Running a single AI agent is manageable. Running five agents that need to share context, hand off tasks, recover from failures, and stay within budget? That’s a different challenge entirely — and it’s exactly what multi-agent orchestration is designed to solve.
This workshop uses OpenClaw, a lightweight Python orchestration framework built specifically for teams learning to coordinate multiple agents without drowning in infrastructure complexity. By the end of this guide, you’ll have a working multi-agent pipeline that handles real-world research and summarization tasks, complete with role assignment, task routing, shared memory, and graceful error handling.
No prior orchestration experience required. You’ll need Python 3.11+ and familiarity with basic agent concepts (LLM calls, tool use). Let’s build something real.
Why Multi-Agent Orchestration Matters
Before you write a single line of code, it’s worth understanding why you’d split work across multiple agents instead of giving one agent a big prompt.
Single agents hit predictable limits:
- Context window exhaustion — Long tasks overflow the context budget
- Skill dilution — One agent trying to research, write, and fact-check simultaneously does all three worse than specialized agents doing one each
- No parallelism — Sequential processing is slow when subtasks are independent
- Fragile error recovery — A single failure kills the entire pipeline
Multi-agent systems solve each of these. A supervisor agent breaks work into subtasks. Worker agents execute those subtasks in parallel. A reviewer agent validates outputs before they leave the system. When a worker fails, the supervisor reroutes — the rest of the pipeline keeps running.

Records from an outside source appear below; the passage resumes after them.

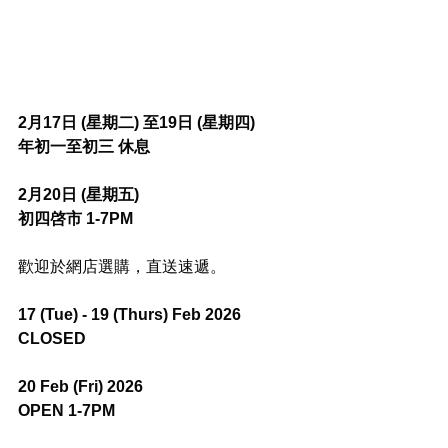
2月17日 (星期二) 至19日 (星期四)
年初一至初三 休息
2月20日 (星期五)
初四啓市 1-7PM
歡迎於網店選購，直送速遞。
17 (Tue) - 19 (Thurs) Feb 2026
CLOSED
20 Feb (Fri) 2026
OPEN 1-7PM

This is the core pattern OpenClaw makes approachable for beginners.
What Is OpenClaw?
OpenClaw is an open-source Python framework designed for structured multi-agent coordination. Its design philosophy prioritizes explicitness over magic: every routing decision, memory write, and agent invocation is logged and inspectable.
Key concepts you’ll use in this workshop:
| Concept | What It Does |
|---|---|
Orchestrator |
Central coordinator that owns the task graph |
Agent |
A named unit of work backed by an LLM + tools |
TaskQueue |
Ordered work list the orchestrator dispatches from |
SharedMemory |
Key-value store all agents can read and write |
HarnessPolicy |
Rules governing agent behavior (budget, retries, scope) |
OpenClaw doesn’t enforce a specific LLM provider — you wire in OpenAI, Anthropic, or a local model through a simple adapter interface.
Workshop Overview
We’ll build a Research Pipeline with four specialized agents:
- Planner — Breaks a research question into subtopics
- Researcher — Fetches and summarizes information per subtopic
- Critic — Flags gaps or contradictions in the research
- Writer — Synthesizes everything into a final report
This mirrors real production architectures used for competitive intelligence, due diligence, and automated content pipelines.
Part 1: Installation and Project Setup
Start by creating a project directory and installing dependencies:
mkdir openclaw-workshop && cd openclaw-workshop
python -m venv .venv && source .venv/bin/activate
pip install openclaw openai python-dotenv
Create a .env file for your API credentials:
# .env
OPENAI_API_KEY=sk-...
OPENCLAW_LOG_LEVEL=INFO
Initialize your project structure:
mkdir -p agents tools memory
touch main.py agents/__init__.py tools/__init__.py
Your final structure will look like:
openclaw-workshop/
├── agents/
│ ├── planner.py
│ ├── researcher.py
│ ├── critic.py
│ └── writer.py
├── tools/
│ └── search.py
├── memory/
├── main.py
└── .env
Part 2: Defining Agent Roles
The Planner Agent
The Planner receives the user’s research question and produces a list of subtopics. It’s the entry point of your pipeline.
# agents/planner.py
from openclaw import Agent, AgentConfig
from openai import OpenAI
client = OpenAI()
SYSTEM_PROMPT = """You are a research planner. Given a research question,
break it into 3-5 focused subtopics that together provide comprehensive coverage.
Return a JSON list of subtopic strings. No explanation — just the list."""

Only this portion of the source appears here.